『これからを稼ごう 仮想通貨と未来のお金の話』レビュー──堀江貴文が語る新しい経済
TL;DR
- ホリエモンが仮想通貨の可能性と未来を語る一冊
- 技術論より社会変革の視点から仮想通貨を解説
- 「お金」の概念そのものを問い直す刺激的な内容
著者:堀江貴文
堀江貴文×仮想通貨
ライブドア事件で知られる堀江貴文氏は、仮想通貨の黎明期からその可能性に注目してきた人物の一人です。本書は、彼独自の視点から仮想通貨と「お金の未来」を語った一冊です。
技術的な解説よりも、仮想通貨が社会をどう変えるか、私たちの働き方や稼ぎ方がどう変わるか──そうした大きな視点での議論が中心となっています。
読んだ当時の感想
ホリエモンの本は賛否両論ありますが、「お金」の概念を問い直すという点で刺激的です。仮想通貨を単なる投資対象ではなく、社会変革のツールとして捉える視点を得られます。

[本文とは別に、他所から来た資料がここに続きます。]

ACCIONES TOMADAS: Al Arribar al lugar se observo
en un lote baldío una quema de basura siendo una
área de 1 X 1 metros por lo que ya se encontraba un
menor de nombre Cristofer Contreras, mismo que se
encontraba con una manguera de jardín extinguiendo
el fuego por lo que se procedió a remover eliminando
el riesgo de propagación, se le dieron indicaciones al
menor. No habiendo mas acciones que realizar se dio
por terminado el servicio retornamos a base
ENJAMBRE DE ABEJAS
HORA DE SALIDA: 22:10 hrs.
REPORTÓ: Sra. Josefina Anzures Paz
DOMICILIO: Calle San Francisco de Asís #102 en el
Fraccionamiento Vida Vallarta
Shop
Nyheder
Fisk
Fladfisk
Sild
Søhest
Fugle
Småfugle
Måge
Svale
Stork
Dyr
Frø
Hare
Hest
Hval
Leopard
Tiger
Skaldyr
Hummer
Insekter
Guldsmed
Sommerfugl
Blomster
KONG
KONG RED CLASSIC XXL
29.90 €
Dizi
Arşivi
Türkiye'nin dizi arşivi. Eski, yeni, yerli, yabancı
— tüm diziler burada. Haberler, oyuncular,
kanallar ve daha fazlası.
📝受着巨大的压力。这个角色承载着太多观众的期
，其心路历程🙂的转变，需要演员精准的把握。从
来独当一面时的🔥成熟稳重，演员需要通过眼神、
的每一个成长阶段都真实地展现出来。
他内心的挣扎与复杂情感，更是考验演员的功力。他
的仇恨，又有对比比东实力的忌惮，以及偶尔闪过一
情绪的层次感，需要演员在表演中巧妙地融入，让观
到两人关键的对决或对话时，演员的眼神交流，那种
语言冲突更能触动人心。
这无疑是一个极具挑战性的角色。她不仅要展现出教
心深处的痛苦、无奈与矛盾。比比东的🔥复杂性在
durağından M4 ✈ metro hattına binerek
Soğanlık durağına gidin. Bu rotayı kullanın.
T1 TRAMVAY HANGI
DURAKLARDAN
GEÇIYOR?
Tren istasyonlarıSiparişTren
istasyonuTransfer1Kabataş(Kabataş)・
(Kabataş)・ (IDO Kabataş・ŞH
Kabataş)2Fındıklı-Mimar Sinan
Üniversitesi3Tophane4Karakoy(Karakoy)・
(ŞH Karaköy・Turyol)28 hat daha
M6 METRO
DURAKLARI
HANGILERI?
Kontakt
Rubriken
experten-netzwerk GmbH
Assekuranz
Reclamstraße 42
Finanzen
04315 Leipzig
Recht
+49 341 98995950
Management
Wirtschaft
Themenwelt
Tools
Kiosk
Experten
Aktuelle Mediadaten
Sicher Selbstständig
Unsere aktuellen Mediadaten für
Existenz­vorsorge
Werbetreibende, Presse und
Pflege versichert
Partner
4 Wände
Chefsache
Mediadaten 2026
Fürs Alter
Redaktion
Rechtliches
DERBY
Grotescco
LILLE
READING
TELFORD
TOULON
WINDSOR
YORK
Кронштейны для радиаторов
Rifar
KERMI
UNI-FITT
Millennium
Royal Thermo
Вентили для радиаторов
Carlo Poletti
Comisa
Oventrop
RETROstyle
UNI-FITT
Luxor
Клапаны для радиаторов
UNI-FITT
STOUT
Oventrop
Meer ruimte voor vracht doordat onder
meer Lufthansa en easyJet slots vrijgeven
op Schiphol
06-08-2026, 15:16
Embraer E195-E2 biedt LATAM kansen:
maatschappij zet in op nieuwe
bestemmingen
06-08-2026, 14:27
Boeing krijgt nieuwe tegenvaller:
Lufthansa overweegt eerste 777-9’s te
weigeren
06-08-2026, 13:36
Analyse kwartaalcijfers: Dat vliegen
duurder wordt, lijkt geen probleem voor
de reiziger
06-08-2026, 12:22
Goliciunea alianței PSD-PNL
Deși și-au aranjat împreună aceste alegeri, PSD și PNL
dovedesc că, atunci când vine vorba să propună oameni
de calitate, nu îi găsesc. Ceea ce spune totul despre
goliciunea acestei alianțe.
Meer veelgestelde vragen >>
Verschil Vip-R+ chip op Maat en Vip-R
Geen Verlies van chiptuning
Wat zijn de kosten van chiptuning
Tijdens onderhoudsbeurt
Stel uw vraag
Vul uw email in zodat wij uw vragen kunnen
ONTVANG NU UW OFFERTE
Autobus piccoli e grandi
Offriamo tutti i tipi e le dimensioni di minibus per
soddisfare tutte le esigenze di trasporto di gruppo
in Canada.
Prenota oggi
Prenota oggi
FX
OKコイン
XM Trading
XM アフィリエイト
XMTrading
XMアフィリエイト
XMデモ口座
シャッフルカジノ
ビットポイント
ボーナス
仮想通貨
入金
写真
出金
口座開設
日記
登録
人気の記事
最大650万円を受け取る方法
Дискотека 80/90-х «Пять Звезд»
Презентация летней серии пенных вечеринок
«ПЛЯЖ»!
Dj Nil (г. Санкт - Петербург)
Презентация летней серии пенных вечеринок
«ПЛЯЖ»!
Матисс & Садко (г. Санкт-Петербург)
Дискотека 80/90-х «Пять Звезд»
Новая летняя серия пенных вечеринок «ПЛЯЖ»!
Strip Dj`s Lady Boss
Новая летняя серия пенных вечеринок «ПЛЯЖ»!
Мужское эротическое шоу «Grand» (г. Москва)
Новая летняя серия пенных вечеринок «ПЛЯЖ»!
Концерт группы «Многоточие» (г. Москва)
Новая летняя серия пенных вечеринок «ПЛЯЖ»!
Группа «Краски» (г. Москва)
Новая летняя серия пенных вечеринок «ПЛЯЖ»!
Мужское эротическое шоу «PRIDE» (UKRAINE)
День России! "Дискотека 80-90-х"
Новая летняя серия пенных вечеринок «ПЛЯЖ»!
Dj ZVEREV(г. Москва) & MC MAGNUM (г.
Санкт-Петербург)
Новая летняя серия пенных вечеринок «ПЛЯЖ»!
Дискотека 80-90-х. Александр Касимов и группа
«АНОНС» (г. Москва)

私がこの本を読んだのは、技術書を何冊も読んだ後でした。技術は理解したが、「だから何?」という問いに答えが欲しかった。本書は、その問いに対する一つの答えを提示しています。
「お金」とは何か
本書は「お金とは何か」という根本的な問いから始まります。紙幣、硬貨、電子マネー──私たちが「お金」と呼んでいるものは、本質的には「信用」の表現に過ぎません。
仮想通貨は、その「信用」をテクノロジーで担保する試みです。国家や銀行への信頼に依存せず、数学と暗号技術で価値を保証する──この発想の革新性を、堀江氏は平易な言葉で説明しています。
既存金融システムへの批判
堀江氏は既存の金融システムに対して批判的です。銀行の非効率性、送金手数料の高さ、既得権益の保護──これらの問題を、仮想通貨が解決する可能性を論じています。
自身のライブドア事件の経験も踏まえ、既存の権力構造に対する批判的な視点が随所に見られます。好き嫌いは分かれるかもしれませんが、刺激的な議論であることは間違いありません。
トークンエコノミーの可能性
本書で詳しく語られるのが「トークンエコノミー」の概念です。企業やコミュニティが独自のトークンを発行し、そのエコシステム内で流通させる──従来の「円」や「ドル」に縛られない経済圏の可能性が描かれています。
ICO(Initial Coin Offering)、STO(Security Token Offering)──資金調達の新しい形態についても解説されています。
働き方と稼ぎ方の変化
本書のタイトル「これからを稼ごう」が示すように、仮想通貨時代における「稼ぎ方」の変化も論じられています。会社に縛られない働き方、グローバルな仕事の受発注、自分の価値をトークン化する──そうした未来像が描かれています。
これはギグエコノミー、クリエイターエコノミーの文脈とも重なります。仮想通貨はその基盤技術として機能しうるのです。
リスクについての言及
堀江氏は仮想通貨に楽観的ですが、リスクについても言及しています。価格の変動性、規制の不確実性、詐欺的なプロジェクト──投資にはリスクが伴うことを前提に語っています。
「自己責任」を重視する彼の姿勢は、ビットコインの「自己主権」の精神とも通じるものがあります。
オーストリア経済学との共鳴
堀江氏の議論には、オーストリア経済学との共鳴が感じられます。中央集権的な金融システムへの批判、市場における個人の自由の重視、政府介入への懐疑──これらの視点は、ハイエクやミーゼスの思想と重なります。
本人がオーストリア経済学を意識しているかは不明ですが、思想的な親和性は高いと言えるでしょう。
読む際の注意点
本書は堀江氏の個人的な見解が色濃く反映されています。賛同できない部分もあるかもしれません。しかし、異なる視点に触れることも読書の価値です。
技術的な正確性よりも、大きなビジョンを語ることに重点が置かれています。詳細な技術理解を求めるなら、他の書籍と併読することをお勧めします。
こんな方におすすめ
- 仮想通貨の社会的影響について考えたい方
- 「お金」の概念を問い直したい方
- 堀江貴文の視点に興味がある方
- 刺激的な議論を求める方
入門書としてではなく、視野を広げるための一冊として読むことをお勧めします。